--- START ---

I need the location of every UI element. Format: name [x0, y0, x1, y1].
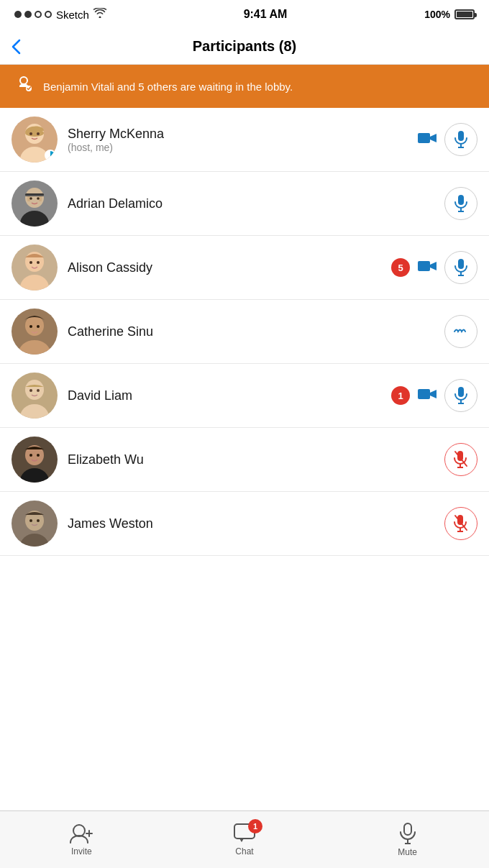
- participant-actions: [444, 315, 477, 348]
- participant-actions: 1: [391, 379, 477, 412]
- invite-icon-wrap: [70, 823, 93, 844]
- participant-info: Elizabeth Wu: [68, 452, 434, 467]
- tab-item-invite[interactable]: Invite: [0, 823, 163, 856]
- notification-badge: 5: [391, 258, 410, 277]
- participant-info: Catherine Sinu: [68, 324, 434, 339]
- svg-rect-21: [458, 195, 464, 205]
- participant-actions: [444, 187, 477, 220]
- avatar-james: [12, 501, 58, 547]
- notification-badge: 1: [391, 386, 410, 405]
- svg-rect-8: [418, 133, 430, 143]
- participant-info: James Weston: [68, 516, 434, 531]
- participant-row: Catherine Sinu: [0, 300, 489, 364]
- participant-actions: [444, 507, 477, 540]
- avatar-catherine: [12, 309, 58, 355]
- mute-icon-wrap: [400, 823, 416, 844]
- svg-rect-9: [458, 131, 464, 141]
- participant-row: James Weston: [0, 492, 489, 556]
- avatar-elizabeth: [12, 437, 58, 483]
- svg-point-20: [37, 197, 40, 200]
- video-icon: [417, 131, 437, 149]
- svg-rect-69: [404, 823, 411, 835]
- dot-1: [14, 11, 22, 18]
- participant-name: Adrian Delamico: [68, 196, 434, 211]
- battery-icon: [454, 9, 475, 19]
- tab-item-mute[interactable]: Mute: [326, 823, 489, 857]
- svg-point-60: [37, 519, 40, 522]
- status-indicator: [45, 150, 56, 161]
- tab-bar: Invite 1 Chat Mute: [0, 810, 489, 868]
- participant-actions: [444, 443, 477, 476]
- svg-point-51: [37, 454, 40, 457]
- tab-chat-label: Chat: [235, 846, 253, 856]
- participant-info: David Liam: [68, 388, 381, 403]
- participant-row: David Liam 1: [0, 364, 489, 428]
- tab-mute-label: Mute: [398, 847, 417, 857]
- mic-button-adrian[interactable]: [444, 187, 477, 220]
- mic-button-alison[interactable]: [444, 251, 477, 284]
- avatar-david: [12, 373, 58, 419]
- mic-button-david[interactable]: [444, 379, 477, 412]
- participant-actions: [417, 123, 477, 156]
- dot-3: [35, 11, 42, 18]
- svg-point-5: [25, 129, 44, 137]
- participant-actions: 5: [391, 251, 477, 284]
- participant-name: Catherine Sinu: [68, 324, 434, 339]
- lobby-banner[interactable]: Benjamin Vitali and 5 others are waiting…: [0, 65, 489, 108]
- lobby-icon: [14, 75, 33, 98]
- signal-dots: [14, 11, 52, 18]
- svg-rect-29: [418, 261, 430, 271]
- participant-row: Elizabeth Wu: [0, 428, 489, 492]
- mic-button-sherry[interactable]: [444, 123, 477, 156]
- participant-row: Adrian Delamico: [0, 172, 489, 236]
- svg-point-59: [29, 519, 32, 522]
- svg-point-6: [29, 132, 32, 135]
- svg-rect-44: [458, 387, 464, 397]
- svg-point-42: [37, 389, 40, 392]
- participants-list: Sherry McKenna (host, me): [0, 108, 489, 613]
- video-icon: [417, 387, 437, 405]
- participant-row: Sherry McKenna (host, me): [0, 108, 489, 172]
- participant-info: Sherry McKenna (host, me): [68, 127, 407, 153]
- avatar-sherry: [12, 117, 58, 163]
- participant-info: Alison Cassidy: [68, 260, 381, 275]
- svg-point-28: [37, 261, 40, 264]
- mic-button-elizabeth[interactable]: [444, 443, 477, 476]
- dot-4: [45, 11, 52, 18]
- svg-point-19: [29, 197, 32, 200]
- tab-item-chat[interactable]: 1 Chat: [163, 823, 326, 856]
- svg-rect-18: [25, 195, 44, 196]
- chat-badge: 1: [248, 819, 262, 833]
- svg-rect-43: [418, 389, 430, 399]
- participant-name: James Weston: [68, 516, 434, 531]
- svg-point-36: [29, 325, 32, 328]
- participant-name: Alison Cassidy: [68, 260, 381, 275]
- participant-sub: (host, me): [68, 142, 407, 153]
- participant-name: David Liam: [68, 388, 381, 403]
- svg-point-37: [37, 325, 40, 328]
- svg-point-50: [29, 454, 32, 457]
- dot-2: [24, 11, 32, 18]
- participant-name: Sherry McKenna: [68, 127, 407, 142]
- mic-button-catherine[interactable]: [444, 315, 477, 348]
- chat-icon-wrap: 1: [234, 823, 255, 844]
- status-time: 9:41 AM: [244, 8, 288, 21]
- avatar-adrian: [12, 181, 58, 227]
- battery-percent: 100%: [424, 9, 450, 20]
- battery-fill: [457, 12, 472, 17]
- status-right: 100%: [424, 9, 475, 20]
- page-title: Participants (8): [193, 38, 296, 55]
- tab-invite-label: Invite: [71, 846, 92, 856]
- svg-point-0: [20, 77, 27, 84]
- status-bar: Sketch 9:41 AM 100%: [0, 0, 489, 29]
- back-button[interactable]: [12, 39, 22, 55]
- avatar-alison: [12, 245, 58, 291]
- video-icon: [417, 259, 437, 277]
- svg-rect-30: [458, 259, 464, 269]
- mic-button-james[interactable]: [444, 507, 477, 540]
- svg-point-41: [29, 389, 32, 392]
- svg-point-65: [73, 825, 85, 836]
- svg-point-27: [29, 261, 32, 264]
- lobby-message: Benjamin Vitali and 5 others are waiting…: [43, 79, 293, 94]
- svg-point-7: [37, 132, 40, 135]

--- END ---

## WHAT YOU NEED TO DO
Could you copy every record above exactly, leaving out the pictures?

## ANSWER TO THIS EXERCISE
I need the location of every UI element. Format: name [x0, y0, x1, y1].
- participant-actions: [444, 315, 477, 348]
- participant-actions: 1: [391, 379, 477, 412]
- invite-icon-wrap: [70, 823, 93, 844]
- participant-info: Elizabeth Wu: [68, 452, 434, 467]
- tab-item-invite[interactable]: Invite: [0, 823, 163, 856]
- notification-badge: 5: [391, 258, 410, 277]
- participant-info: Catherine Sinu: [68, 324, 434, 339]
- svg-rect-21: [458, 195, 464, 205]
- participant-actions: [444, 187, 477, 220]
- avatar-james: [12, 501, 58, 547]
- notification-badge: 1: [391, 386, 410, 405]
- svg-rect-8: [418, 133, 430, 143]
- participant-info: James Weston: [68, 516, 434, 531]
- participant-row: Catherine Sinu: [0, 300, 489, 364]
- participant-actions: [444, 507, 477, 540]
- avatar-catherine: [12, 309, 58, 355]
- mute-icon-wrap: [400, 823, 416, 844]
- svg-rect-9: [458, 131, 464, 141]
- participant-row: James Weston: [0, 492, 489, 556]
- avatar-elizabeth: [12, 437, 58, 483]
- svg-point-20: [37, 197, 40, 200]
- video-icon: [417, 131, 437, 149]
- svg-rect-69: [404, 823, 411, 835]
- dot-1: [14, 11, 22, 18]
- participant-name: Adrian Delamico: [68, 196, 434, 211]
- battery-icon: [454, 9, 475, 19]
- tab-item-mute[interactable]: Mute: [326, 823, 489, 857]
- svg-point-60: [37, 519, 40, 522]
- status-indicator: [45, 150, 56, 161]
- tab-bar: Invite 1 Chat Mute: [0, 810, 489, 868]
- participant-actions: [444, 443, 477, 476]
- svg-point-51: [37, 454, 40, 457]
- tab-chat-label: Chat: [235, 846, 253, 856]
- participant-info: David Liam: [68, 388, 381, 403]
- participant-row: David Liam 1: [0, 364, 489, 428]
- tab-mute-label: Mute: [398, 847, 417, 857]
- mic-button-adrian[interactable]: [444, 187, 477, 220]
- mic-button-alison[interactable]: [444, 251, 477, 284]
- avatar-david: [12, 373, 58, 419]
- mic-button-david[interactable]: [444, 379, 477, 412]
- participant-actions: [417, 123, 477, 156]
- dot-3: [35, 11, 42, 18]
- svg-point-5: [25, 129, 44, 137]
- participant-actions: 5: [391, 251, 477, 284]
- participant-name: Catherine Sinu: [68, 324, 434, 339]
- lobby-banner[interactable]: Benjamin Vitali and 5 others are waiting…: [0, 65, 489, 108]
- lobby-icon: [14, 75, 33, 98]
- signal-dots: [14, 11, 52, 18]
- svg-rect-29: [418, 261, 430, 271]
- participant-row: Elizabeth Wu: [0, 428, 489, 492]
- mic-button-sherry[interactable]: [444, 123, 477, 156]
- participant-row: Adrian Delamico: [0, 172, 489, 236]
- svg-point-59: [29, 519, 32, 522]
- svg-point-6: [29, 132, 32, 135]
- svg-rect-44: [458, 387, 464, 397]
- svg-point-42: [37, 389, 40, 392]
- participants-list: Sherry McKenna (host, me): [0, 108, 489, 613]
- video-icon: [417, 387, 437, 405]
- participant-row: Sherry McKenna (host, me): [0, 108, 489, 172]
- participant-info: Sherry McKenna (host, me): [68, 127, 407, 153]
- avatar-sherry: [12, 117, 58, 163]
- participant-info: Alison Cassidy: [68, 260, 381, 275]
- svg-point-28: [37, 261, 40, 264]
- mic-button-elizabeth[interactable]: [444, 443, 477, 476]
- dot-4: [45, 11, 52, 18]
- svg-point-19: [29, 197, 32, 200]
- tab-item-chat[interactable]: 1 Chat: [163, 823, 326, 856]
- svg-rect-18: [25, 195, 44, 196]
- chat-badge: 1: [248, 819, 262, 833]
- svg-rect-43: [418, 389, 430, 399]
- participant-name: James Weston: [68, 516, 434, 531]
- svg-point-36: [29, 325, 32, 328]
- participant-name: Alison Cassidy: [68, 260, 381, 275]
- participant-sub: (host, me): [68, 142, 407, 153]
- participant-name: David Liam: [68, 388, 381, 403]
- svg-point-37: [37, 325, 40, 328]
- svg-point-50: [29, 454, 32, 457]
- dot-2: [24, 11, 32, 18]
- participant-name: Sherry McKenna: [68, 127, 407, 142]
- mic-button-catherine[interactable]: [444, 315, 477, 348]
- chat-icon-wrap: 1: [234, 823, 255, 844]
- status-time: 9:41 AM: [244, 8, 288, 21]
- avatar-adrian: [12, 181, 58, 227]
- battery-percent: 100%: [424, 9, 450, 20]
- battery-fill: [457, 12, 472, 17]
- status-right: 100%: [424, 9, 475, 20]
- page-title: Participants (8): [193, 38, 296, 55]
- tab-invite-label: Invite: [71, 846, 92, 856]
- svg-point-0: [20, 77, 27, 84]
- status-bar: Sketch 9:41 AM 100%: [0, 0, 489, 29]
- back-button[interactable]: [12, 39, 22, 55]
- avatar-alison: [12, 245, 58, 291]
- video-icon: [417, 259, 437, 277]
- svg-rect-30: [458, 259, 464, 269]
- mic-button-james[interactable]: [444, 507, 477, 540]
- svg-point-41: [29, 389, 32, 392]
- svg-point-65: [73, 825, 85, 836]
- svg-point-27: [29, 261, 32, 264]
- lobby-message: Benjamin Vitali and 5 others are waiting…: [43, 79, 293, 94]
- svg-point-7: [37, 132, 40, 135]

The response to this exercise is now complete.